Dual configurational logic of “synergistic compensation” and “synergistic offset”: Equivalent pathways (e.g., “Market-Tech Compensation”) reinforce the compensatory value of tech-innovation for physical defects. Conversely, the analysis of non-high-resilience configurations reveals a “synergistic offset” effect, where an extreme bottleneck in a single dimension can neutralize other strength-driven dividends, leading to systemic failure. Such non-linear associations prove that resilience leaps depend on configurational optimization of governance elements rather than simple linear resource accumulation.

6.2. Main Contributions

Methodologically, this study facilitates a paradigm leap in resilience evaluation, transitioning from static “resource stock description” to dynamic “spatial allocation efficiency assessment.” By integrating POI network analysis and remote sensing monitoring, the framework more precisely captures the dynamic functional performance of urban systems.
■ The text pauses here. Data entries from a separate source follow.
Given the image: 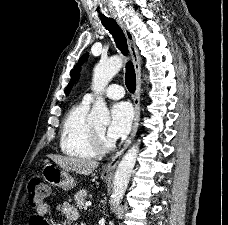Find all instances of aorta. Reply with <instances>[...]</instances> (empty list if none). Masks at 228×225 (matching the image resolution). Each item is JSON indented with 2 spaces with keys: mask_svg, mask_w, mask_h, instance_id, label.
Segmentation results:
<instances>
[{
  "mask_svg": "<svg viewBox=\"0 0 228 225\" xmlns=\"http://www.w3.org/2000/svg\"><path fill=\"white\" fill-rule=\"evenodd\" d=\"M122 64L123 58L118 56V54H114V56H110L107 60H101V62L96 64L92 78V90L97 94L98 100H95L91 108V113L87 117V123H89V125H98V123L110 125V113L106 102H104V98H102L100 94L105 86L109 84L111 78L119 72ZM138 151L139 143H136V145H133V147L125 153L116 169L111 195L113 207H117L118 203L123 199V195L130 181L131 173L135 167Z\"/></svg>",
  "mask_w": 228,
  "mask_h": 225,
  "instance_id": "762f6f07",
  "label": "aorta"
}]
</instances>
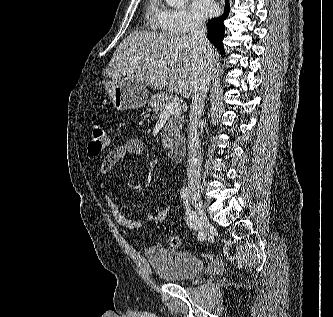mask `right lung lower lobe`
Instances as JSON below:
<instances>
[{"label":"right lung lower lobe","instance_id":"1","mask_svg":"<svg viewBox=\"0 0 333 317\" xmlns=\"http://www.w3.org/2000/svg\"><path fill=\"white\" fill-rule=\"evenodd\" d=\"M229 14V2L226 0L225 10L222 16L217 19H212L208 22V39L210 42L218 48L221 52H224L222 39L225 32L224 20Z\"/></svg>","mask_w":333,"mask_h":317}]
</instances>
This research not only provides an empirical sample for the meso-level governance of inland megacities but also—via a logical closed-loop of situational diagnosis, trend correlation, and configurational paths—overcomes the subjectivity in antecedent variable selection. Ultimately, it establishes a replicable scientific paradigm for deconstructing non-linear causal mechanisms within complex environments.

6.3. Limitations and Future Outlook

Despite these insights, this study is constrained by data frequency; the annual-scale analysis lacks the resolution to capture the micro-evolutionary nuances of urban systems during instantaneous shocks. Similarly, strategic simplifications made for analytical tractability—including standardized speed impedance and fixed calibration anchors—imply that our findings characterize the system’s structural baseline rather than its stochastic, transient performance. Future research should incorporate real-time sensing data—such as transportation and social media flows—to construct models with higher temporal resolution.

Furthermore, the specific coupling mechanisms induced by divergent risks (e.g., floods, earthquakes) across subsystems warrant deeper investigation. Particularly through the lens of complex disaster chains, the trade-offs between opportunity costs and negative cancellation effects require precise mathematical modeling via multi-scenario simulations. Such advancements will yield proactive strategic schemes for optimized resource allocation and resilience-oriented policy-making in megacities facing extreme uncertainty.